Будь слова господина Симонова менее дерзкими, его немедленно привели бы к Думбадзе силком. Но тут решили, что владелец писчебумажного магазина и фотографии или же пьян, или действительно невменяем. Потому посчитали за лучшее пока что оставить его на время в покое…
— Хорошо, — сказал генерал, выслушав донесение. — С Симоновым разберемся рано или поздно. За толпой, которая направилась к Ломоносовскому бульвару, установить наблюдение. А сейчас в кабинет ко мне задержанного мальчишку.
И вот перед ним стоял Витька — смешной, веснушчатый, с открытым бесхитростным лицом. Такой мальчишка вроде бы не мог ни врать, ни юлить не то что перед генералом, а даже перед директором своего реального училища.
— Ты обстрелял полицейских?
— Нет.
— Не лги! — генеральский палец, как маятник, закачался перед носом Витьки. — Что же, витрина сама по себе взорвалась?
— Так это я фейерверк делал.
— Фейерверк? Гм! А куда же подевалась сама картина?
— Не знаю.
— Ладно, мальчик, — сказал генерал. — Сейчас ты получишь маленький урок. Тебе придется некоторое время посидеть в подвале, пока не вспомнишь, куда делась картина и кто ее выставил в витрине. Увести! Кормить, как всех задержанных!

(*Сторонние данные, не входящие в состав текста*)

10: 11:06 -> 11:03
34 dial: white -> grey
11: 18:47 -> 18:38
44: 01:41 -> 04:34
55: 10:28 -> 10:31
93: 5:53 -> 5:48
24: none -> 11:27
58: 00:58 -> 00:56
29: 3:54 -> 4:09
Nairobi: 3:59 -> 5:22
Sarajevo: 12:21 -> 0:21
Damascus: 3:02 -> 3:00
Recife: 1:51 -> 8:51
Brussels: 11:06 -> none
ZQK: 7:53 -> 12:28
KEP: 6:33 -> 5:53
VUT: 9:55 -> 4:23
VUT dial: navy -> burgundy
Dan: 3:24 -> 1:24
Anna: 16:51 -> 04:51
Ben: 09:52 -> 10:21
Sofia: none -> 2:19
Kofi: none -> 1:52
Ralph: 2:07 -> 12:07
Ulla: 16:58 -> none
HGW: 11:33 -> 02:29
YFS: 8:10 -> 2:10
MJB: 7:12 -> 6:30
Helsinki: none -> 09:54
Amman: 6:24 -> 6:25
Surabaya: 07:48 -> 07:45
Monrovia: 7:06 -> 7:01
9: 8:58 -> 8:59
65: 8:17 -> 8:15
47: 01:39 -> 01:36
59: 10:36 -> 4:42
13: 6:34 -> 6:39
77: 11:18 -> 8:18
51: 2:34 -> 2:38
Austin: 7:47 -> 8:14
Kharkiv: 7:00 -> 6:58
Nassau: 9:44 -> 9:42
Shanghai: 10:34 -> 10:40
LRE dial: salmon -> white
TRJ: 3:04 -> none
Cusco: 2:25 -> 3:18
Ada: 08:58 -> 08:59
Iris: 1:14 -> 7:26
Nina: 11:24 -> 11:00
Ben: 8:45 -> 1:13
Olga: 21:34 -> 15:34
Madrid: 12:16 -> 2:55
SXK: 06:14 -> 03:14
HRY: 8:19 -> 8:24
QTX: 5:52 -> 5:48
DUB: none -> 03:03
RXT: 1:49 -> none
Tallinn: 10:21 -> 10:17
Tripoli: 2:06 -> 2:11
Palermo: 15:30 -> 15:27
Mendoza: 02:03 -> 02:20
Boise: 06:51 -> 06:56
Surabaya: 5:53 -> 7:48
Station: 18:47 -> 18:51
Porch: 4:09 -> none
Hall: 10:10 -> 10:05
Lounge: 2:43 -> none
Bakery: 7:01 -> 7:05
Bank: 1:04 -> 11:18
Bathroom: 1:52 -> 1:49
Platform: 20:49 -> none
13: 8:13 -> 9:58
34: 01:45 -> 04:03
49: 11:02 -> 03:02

Когда адъютант-секретарь вернулся и доложил генералу, что его приказание исполнено, Думбадзе изрек:
— Лучшего заложника нам не придумать. Все социалисты, кроме всего прочего, еще и человеколюбивы. Они потому и социалисты, что грешат человеколюбием. Кто-нибудь из них обязательно придет повиниться, чтобы вызволить мальчишку.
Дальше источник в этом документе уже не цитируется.